Provided material.
- - - - - - -

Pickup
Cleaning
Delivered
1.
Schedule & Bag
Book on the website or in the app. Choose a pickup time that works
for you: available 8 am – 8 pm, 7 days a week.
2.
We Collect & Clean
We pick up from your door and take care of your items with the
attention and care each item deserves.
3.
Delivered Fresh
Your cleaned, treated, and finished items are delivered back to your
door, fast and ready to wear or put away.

- - - - - - -

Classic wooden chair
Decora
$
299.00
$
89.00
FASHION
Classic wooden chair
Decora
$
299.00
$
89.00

- - - - - - -

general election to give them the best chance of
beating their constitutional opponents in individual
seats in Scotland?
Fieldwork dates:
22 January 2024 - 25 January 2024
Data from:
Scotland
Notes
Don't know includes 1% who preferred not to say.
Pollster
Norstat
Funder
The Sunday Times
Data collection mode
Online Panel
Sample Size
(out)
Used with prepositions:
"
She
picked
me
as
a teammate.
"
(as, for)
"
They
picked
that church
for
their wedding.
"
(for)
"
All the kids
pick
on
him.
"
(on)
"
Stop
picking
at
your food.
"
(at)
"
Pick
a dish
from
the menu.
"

- - - - - - -

Task prompt. Return each line of the data above that includes the word "your".

Task solution.
We pick up from your door and take care of your items with the
Your cleaned, treated, and finished items are delivered back to your
your food.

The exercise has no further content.